La chanteuse, compositrice et actrice espagnole Silvia Pérez Cruz a offert ce dimanche un concert unique à l'Église de San Francisco el Nuevo, située au coin des rues Cuba et Amargura, à La Havane Vieille, en pleine crise multidimensionnelle que traverse l'île.
Le récital, qui a débuté à six heures de l'après-midi, a été décrit par le professeur cubain Julio César González Pagés comme « un acte de foi » dans une publication sur Facebook. « Aujourd'hui, j'ai été invité à un acte de foi au coin des rues Cuba et Amargura, quelle coïncidence incroyable, dans La Havane Vieille. Un ange est arrivé en volant depuis Barcelone pour partager sa voix, sa musique et son amour », a écrit Pagés, présent lors de l'événement.
La église a été choisie délibérément pour son acoustique naturelle et, surtout, pour ne pas dépendre du réseau électrique national. La scène s'est révélée symbolique : ce même dimanche, les coupures de courant à Cuba affectaient une grande partie du territoire de l'île en simultané, avec des interruptions pouvant dépasser 20 heures, et la disponibilité de génération électrique atteignait à peine 1 032 MW face à une demande nettement supérieure.
Le concert s'est déroulé éclairé à la bougie et chanté presque à pleine voix, sans amplification électrique. Le professeur Pagés, historien et écrivain éminent, a partagé son expérience sur les réseaux sociaux et a souligné qu'avec cette simplicité, « il n'a pas eu besoin de plus pour nous faire voler et nous sortir de la routine assassine » ; il a également souligné que Silvia « a démontré que lorsqu'on aime un peuple, on cherche à être avec lui dans ses pires moments sans discours […] manichéens ».
Trois musiciens ont accompagné l'artiste sur scène : Bori Alberto à la contrebasse, Marta Roma au violoncelle et Carlos Monfort au violon.
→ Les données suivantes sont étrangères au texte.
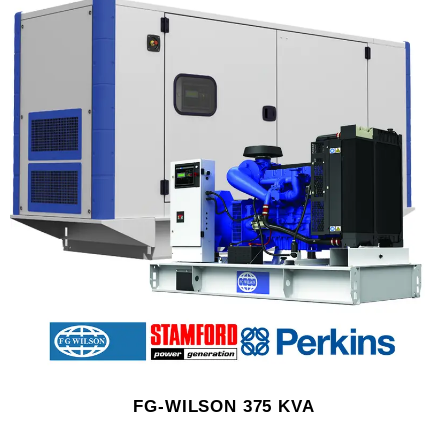
FG-WILSON 375 KVA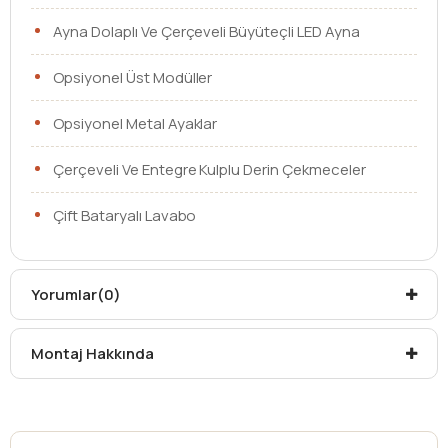
Ayna Dolaplı Ve Çerçeveli Büyüteçli LED Ayna
Opsiyonel Üst Modüller
Opsiyonel Metal Ayaklar
Çerçeveli Ve Entegre Kulplu Derin Çekmeceler
Çift Bataryalı Lavabo
Ebat
140 cm
Yorumlar
(0)
Üst Modül
Dolaplı Ayna
Lavabo
Çift Gözlü Etajerli Lavabo
Montaj Hakkında
Çekmece /
Çekmeceli
Kapak
Kargo teslim süreleri, kargoya veriliş tarihinden itibaren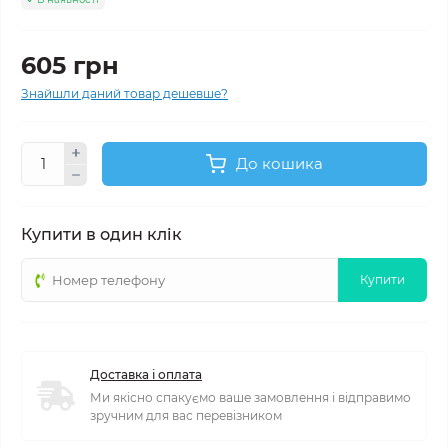
605 грн
Знайшли даний товар дешевше?
До кошика
Купити в один клік
Купити
Доставка і оплата
Ми якісно спакуємо ваше замовлення і відправимо
зручним для вас перевізником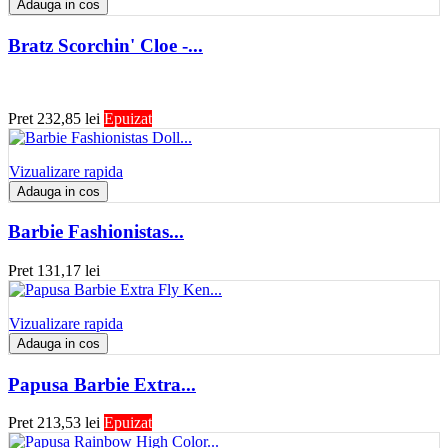
Adauga in cos
Bratz Scorchin' Cloe -...
Pret
232,85 lei
Epuizat
Vizualizare rapida
Adauga in cos
Barbie Fashionistas...
Pret
131,17 lei
Vizualizare rapida
Adauga in cos
Papusa Barbie Extra...
Pret
213,53 lei
Epuizat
L'académicien cubain les a décrits sans détour : « Les trois musiciens qui l'accompagnent transpiraient à grosses gouttes et sonnaient comme des dieux ». Le programme a inclus des chansons de son dernier album, Oral_Abisal, des morceaux emblématiques de sa discographie et d'autres thèmes.
Le public, qui a attendu pendant des heures devant les portes de l'église avant le début, n'a cessé d'applaudir et de crier des encouragements à aucun moment, selon le même témoignage. L'événement était gratuit et a bénéficié du soutien de la Fondation SGAE, de l'Ambassade d'Espagne à Cuba, de l'Agence Espagnole de Coopération Internationale pour le Développement (AECID) et de l'Institut Cubain de la Musique.
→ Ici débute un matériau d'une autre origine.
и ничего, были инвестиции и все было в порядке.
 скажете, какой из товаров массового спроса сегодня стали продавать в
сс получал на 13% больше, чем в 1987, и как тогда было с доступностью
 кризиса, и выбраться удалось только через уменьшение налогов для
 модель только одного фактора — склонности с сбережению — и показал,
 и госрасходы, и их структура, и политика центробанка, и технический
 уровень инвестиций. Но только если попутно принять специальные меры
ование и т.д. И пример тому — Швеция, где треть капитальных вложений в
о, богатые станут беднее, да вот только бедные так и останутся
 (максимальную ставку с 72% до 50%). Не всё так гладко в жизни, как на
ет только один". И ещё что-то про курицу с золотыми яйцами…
La propre Silvia Pérez Cruz avait anticipé la dimension émotionnelle de ce rendez-vous. Dans des déclarations à l'agence EFE, elle a affirmé : « Je pense que c'est le concert le plus important de toute la tournée ». Elle a ajouté : « J'ai une relation intime avec cette île, je veux en prendre soin comme je le sais, c'est-à-dire en chantant ».
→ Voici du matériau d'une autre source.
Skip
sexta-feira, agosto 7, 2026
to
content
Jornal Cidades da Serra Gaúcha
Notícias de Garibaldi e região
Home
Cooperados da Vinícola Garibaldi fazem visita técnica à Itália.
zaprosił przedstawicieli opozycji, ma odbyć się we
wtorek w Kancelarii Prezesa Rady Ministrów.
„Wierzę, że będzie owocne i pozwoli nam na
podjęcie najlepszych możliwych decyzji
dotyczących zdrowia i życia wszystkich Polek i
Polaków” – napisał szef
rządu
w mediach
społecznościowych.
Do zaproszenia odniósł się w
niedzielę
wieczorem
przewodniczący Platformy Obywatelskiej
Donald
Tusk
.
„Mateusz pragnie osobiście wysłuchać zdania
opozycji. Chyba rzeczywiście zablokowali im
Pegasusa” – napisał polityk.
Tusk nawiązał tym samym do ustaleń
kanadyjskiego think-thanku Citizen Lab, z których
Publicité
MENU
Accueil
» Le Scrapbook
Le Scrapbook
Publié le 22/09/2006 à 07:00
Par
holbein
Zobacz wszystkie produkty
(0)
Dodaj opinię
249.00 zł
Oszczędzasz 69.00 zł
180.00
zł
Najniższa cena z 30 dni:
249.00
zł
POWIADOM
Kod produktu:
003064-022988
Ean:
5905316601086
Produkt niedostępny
Ce lien avec Cuba a des racines familiales. Son père, Càstor Pérez, était chercheur, compositeur de habaneras et expert en musique cubaine, et il lui a appris à quatre ans « La tarde », du compositeur de la trova traditionnelle Sindo Garay. Silvia a enregistré ce morceau en 2010 en hommage à son père, décédé cette même année, après avoir parcouru l'île ensemble. En juillet 2026, elle a annoncé le concert habanero sur les réseaux sociaux avec le message « Cuba chère, Cuba aimée », accompagné d'une vidéo où elle interprète ce thème.
La halte à La Havane fait partie d'une tournée latino-américaine qui a débuté à Mexico et continuera en République dominicaine, au Chili, en Argentine et au Brésil. À peine deux jours avant le concert à La Havane, l'artiste avait performé devant 17 000 personnes au Hollywood Bowl de Los Angeles, lors d'un au revoir à Gustavo Dudamel en tant que directeur musical et artistique de l'Orchestre philharmonique de cette ville.
Le contexte énergétique entourant le concert n'est pas anodin : Cuba a accumulé sept collapses totaux du Système Électrique National depuis le début de 2026, dont deux ont été enregistrés au début d'août. Le 4 de ce mois, un record d'affection réelle de 2 411 MW a été atteint. Face à cette réalité, le professeur González Pagés, commentateur actif de la réalité cubaine sur ses réseaux, a clôturé son récit par une phrase qui résume le sentiment de beaucoup : « Merci Silvia, je n'oublierai jamais ton geste envers ma tribu, amour avec amour se paye ».